| THE TASK |
Copy out exactly the line that contains "216.73.217.99" and all lines following it to the end of the data.

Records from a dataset
○ ○ ○ ○ ○

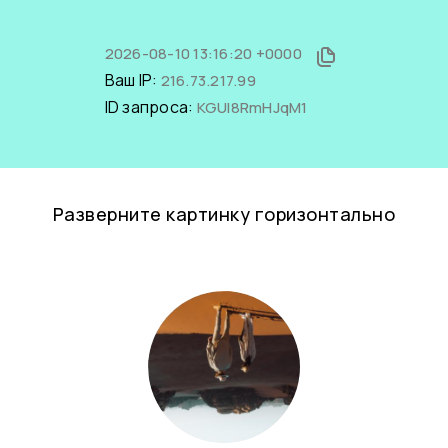
2026-08-10 13:16:20 +0000
Ваш IP:
216.73.217.99
ID запроса:
KGUl8RmHJqM1
Разверните картинку горизонтально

○ ○ ○ ○ ○

| ANSWER BELOW |
216.73.217.99
ID запроса:
KGUl8RmHJqM1
Разверните картинку горизонтально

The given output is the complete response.